WORK REQUIRED -
Lines to return, exactly: from the line with "すべて見る (263, 1172)" to the line with "종합 (369, 137)" in the entries below, both included.
☆ ☆ ☆ ☆ ☆ ☆ ☆
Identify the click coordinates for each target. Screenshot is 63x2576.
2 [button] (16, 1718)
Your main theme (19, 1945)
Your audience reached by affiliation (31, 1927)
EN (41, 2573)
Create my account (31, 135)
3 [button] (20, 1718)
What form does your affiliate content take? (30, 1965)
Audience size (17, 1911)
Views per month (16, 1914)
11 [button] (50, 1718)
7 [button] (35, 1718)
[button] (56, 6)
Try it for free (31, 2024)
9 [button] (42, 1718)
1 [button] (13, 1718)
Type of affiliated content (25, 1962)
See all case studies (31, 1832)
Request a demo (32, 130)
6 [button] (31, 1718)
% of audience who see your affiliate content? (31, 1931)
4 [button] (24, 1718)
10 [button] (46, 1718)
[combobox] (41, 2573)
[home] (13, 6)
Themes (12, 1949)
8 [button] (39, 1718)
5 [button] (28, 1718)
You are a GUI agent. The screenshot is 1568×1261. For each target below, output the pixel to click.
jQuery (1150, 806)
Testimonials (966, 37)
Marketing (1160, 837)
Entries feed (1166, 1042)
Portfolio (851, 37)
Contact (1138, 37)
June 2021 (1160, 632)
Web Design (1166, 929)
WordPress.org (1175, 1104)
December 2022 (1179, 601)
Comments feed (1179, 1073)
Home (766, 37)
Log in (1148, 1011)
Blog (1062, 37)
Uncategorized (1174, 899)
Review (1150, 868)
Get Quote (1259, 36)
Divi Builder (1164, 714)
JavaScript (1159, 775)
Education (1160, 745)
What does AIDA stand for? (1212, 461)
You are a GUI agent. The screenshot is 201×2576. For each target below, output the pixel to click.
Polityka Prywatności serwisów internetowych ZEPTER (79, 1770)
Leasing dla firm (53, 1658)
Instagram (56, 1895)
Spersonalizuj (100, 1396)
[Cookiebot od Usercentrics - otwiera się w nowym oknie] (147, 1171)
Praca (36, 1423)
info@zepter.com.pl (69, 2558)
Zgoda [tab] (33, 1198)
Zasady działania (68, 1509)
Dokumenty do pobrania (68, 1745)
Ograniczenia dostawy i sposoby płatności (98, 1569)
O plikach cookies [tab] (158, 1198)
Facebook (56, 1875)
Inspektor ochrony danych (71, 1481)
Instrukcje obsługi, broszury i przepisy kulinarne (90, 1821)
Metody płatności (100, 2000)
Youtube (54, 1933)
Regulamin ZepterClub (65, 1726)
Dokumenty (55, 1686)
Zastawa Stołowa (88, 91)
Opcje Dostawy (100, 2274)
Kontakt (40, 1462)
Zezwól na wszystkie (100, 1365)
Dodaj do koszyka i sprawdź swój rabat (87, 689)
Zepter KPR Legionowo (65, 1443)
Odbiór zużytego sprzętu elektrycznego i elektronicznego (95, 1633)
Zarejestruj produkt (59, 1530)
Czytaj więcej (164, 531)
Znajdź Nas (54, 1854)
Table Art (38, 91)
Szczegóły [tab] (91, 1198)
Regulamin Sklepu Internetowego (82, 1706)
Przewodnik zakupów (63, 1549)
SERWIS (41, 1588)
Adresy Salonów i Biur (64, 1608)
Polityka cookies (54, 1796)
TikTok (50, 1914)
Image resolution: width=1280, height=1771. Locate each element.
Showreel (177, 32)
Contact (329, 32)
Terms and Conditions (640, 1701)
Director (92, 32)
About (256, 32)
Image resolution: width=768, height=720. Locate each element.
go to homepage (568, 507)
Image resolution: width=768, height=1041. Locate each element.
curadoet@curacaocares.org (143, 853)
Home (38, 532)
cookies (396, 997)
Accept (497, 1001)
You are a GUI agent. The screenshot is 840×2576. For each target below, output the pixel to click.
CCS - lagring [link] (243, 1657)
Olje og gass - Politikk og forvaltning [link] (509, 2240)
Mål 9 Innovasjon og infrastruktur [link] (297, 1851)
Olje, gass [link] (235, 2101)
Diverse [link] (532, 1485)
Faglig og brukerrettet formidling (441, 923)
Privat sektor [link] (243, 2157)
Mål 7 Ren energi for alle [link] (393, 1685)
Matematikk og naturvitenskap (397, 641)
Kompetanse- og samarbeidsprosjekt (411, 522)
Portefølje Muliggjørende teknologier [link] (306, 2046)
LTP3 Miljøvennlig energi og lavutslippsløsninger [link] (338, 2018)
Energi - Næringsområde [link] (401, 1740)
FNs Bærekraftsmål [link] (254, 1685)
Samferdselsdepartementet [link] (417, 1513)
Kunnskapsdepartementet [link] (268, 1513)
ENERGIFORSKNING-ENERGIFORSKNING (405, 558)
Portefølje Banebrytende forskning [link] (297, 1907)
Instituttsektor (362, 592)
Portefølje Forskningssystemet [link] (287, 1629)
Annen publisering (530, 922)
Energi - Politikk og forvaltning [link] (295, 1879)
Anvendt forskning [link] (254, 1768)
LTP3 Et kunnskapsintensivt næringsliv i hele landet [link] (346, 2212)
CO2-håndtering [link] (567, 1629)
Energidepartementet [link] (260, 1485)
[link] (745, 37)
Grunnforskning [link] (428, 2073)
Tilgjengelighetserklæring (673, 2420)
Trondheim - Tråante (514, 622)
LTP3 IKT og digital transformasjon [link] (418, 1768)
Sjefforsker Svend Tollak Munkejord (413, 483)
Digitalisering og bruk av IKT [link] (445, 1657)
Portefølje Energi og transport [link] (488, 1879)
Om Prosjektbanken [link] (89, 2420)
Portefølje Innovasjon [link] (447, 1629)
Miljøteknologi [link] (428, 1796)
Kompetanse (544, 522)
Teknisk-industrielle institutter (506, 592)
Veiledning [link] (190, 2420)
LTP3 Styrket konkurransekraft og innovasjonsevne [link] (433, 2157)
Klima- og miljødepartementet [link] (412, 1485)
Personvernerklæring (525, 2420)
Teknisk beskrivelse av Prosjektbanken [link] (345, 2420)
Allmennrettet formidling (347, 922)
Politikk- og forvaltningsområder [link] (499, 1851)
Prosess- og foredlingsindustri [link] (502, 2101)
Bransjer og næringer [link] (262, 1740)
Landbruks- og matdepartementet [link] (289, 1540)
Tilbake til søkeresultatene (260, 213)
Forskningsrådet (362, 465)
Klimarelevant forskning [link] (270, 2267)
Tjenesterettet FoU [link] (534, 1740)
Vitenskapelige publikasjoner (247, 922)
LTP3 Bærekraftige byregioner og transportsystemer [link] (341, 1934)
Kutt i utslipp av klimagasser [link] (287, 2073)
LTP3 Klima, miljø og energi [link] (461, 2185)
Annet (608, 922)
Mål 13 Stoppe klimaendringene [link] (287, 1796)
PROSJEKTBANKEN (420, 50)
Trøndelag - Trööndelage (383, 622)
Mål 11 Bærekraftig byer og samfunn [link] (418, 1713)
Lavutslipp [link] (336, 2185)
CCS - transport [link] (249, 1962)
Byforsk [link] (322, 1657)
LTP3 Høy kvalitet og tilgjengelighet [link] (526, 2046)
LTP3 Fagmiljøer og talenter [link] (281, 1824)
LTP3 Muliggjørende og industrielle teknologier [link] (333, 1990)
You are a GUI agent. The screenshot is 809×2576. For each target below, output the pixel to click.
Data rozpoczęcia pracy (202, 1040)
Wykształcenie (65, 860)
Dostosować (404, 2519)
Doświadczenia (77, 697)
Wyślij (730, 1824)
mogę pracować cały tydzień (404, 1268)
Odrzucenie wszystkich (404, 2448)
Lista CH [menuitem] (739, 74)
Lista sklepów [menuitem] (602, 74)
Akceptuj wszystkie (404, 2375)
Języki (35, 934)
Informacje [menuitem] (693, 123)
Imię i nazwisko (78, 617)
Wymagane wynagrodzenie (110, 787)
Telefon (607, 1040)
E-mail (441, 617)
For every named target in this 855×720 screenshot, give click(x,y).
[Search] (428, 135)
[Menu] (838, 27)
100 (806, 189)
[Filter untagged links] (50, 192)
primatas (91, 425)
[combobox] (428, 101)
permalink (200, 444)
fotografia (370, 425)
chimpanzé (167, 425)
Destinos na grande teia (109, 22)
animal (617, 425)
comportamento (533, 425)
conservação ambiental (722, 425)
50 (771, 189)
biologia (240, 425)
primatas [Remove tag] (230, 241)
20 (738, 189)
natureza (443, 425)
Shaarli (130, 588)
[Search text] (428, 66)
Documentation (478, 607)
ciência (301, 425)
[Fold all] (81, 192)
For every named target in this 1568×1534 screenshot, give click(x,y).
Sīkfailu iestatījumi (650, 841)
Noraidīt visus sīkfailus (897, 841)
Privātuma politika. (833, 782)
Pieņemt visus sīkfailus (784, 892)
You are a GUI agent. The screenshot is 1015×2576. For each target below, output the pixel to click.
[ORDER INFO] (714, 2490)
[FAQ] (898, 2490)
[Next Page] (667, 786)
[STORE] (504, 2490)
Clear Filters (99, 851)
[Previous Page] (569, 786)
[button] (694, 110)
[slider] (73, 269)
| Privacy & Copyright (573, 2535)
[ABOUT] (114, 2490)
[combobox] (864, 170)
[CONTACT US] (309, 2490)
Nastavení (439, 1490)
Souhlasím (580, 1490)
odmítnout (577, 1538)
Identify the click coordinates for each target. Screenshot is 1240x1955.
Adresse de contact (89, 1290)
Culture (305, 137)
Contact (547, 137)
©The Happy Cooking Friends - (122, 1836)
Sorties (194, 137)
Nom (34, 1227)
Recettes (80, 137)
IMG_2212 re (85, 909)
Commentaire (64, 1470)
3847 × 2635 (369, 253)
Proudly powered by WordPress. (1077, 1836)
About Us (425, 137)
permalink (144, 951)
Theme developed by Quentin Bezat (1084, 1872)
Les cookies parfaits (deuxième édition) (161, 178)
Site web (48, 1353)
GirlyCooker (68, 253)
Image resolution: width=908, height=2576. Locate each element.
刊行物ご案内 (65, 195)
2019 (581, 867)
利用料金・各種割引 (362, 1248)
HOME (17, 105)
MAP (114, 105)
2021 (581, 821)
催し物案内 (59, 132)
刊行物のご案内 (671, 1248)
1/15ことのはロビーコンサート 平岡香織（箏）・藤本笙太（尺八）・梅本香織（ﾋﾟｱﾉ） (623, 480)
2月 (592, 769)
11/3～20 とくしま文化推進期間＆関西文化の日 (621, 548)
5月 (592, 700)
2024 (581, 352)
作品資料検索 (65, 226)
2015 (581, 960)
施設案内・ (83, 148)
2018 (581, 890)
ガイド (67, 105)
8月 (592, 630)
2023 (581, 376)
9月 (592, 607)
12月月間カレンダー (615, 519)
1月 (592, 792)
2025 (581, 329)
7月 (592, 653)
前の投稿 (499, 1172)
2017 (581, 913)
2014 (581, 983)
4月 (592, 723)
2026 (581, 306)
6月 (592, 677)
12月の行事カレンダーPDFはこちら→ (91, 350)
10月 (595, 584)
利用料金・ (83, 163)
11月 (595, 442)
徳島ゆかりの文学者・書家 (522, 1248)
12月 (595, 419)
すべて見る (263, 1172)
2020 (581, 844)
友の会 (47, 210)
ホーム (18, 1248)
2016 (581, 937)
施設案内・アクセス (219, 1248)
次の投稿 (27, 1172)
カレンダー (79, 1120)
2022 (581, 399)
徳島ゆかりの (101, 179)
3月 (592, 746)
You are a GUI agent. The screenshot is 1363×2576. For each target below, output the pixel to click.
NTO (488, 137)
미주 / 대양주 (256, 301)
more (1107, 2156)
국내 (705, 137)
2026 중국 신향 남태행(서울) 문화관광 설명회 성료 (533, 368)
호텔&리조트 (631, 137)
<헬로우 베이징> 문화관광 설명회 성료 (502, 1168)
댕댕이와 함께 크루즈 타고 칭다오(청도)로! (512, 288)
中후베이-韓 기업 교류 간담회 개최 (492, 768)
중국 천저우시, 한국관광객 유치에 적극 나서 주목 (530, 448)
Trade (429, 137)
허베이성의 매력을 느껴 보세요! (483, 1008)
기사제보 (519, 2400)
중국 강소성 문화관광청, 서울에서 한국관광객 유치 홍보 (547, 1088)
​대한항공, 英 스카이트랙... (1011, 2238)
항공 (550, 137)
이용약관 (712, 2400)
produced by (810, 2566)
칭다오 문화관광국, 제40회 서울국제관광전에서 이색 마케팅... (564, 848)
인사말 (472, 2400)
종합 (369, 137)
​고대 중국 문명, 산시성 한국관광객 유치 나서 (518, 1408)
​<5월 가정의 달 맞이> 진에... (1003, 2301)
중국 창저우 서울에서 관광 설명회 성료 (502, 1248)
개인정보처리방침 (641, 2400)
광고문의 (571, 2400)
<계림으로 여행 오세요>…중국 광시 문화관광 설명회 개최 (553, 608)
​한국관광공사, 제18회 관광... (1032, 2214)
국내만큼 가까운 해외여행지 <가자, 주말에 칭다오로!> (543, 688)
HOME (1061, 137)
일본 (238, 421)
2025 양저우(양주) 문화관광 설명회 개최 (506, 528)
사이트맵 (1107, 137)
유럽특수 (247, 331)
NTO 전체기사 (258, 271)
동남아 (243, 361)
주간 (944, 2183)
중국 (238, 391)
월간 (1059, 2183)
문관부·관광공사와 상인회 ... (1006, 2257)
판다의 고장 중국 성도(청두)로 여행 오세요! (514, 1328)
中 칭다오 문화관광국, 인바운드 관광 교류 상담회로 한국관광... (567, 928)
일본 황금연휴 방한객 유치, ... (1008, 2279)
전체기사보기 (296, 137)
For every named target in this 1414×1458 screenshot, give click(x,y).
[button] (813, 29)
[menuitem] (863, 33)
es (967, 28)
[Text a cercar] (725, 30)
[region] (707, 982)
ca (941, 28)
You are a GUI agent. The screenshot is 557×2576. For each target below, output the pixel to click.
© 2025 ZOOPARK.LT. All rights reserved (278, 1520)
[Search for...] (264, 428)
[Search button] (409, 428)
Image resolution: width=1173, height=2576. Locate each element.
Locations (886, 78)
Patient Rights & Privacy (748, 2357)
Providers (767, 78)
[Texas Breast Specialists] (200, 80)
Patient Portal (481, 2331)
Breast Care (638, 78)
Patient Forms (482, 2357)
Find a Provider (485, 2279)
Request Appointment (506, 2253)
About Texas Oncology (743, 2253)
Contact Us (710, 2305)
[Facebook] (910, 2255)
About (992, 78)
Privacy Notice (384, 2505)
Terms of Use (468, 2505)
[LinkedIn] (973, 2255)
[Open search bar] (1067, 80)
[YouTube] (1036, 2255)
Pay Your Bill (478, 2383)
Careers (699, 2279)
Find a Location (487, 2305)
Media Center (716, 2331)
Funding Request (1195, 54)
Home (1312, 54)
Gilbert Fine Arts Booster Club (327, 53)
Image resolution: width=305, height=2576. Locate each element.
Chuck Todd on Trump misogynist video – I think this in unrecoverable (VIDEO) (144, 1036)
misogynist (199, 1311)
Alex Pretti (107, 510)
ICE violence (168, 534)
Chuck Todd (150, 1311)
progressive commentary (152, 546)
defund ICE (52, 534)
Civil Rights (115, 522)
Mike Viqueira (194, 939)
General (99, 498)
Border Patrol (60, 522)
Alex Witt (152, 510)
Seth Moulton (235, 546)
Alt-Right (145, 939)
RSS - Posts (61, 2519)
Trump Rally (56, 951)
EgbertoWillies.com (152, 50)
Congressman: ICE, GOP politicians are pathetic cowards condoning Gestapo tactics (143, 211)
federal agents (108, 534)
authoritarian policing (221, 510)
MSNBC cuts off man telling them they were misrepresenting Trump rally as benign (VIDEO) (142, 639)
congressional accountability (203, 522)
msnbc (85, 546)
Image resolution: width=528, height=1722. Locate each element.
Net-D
☆ ☆ ☆ ☆ ☆ ☆ ☆
SOLUTION TO THIS PROBLEM -
すべて見る (263, 1172)
2020 (581, 844)
友の会 (47, 210)
ホーム (18, 1248)
2016 (581, 937)
施設案内・アクセス (219, 1248)
次の投稿 (27, 1172)
カレンダー (79, 1120)
2022 (581, 399)
徳島ゆかりの (101, 179)
3月 (592, 746)
You are a GUI agent. The screenshot is 1363×2576. For each target below, output the pixel to click.
NTO (488, 137)
미주 / 대양주 (256, 301)
more (1107, 2156)
국내 (705, 137)
2026 중국 신향 남태행(서울) 문화관광 설명회 성료 (533, 368)
호텔&리조트 (631, 137)
<헬로우 베이징> 문화관광 설명회 성료 (502, 1168)
댕댕이와 함께 크루즈 타고 칭다오(청도)로! (512, 288)
中후베이-韓 기업 교류 간담회 개최 (492, 768)
중국 천저우시, 한국관광객 유치에 적극 나서 주목 (530, 448)
Trade (429, 137)
허베이성의 매력을 느껴 보세요! (483, 1008)
기사제보 (519, 2400)
중국 강소성 문화관광청, 서울에서 한국관광객 유치 홍보 (547, 1088)
​대한항공, 英 스카이트랙... (1011, 2238)
항공 (550, 137)
이용약관 (712, 2400)
produced by (810, 2566)
칭다오 문화관광국, 제40회 서울국제관광전에서 이색 마케팅... (564, 848)
인사말 (472, 2400)
종합 (369, 137)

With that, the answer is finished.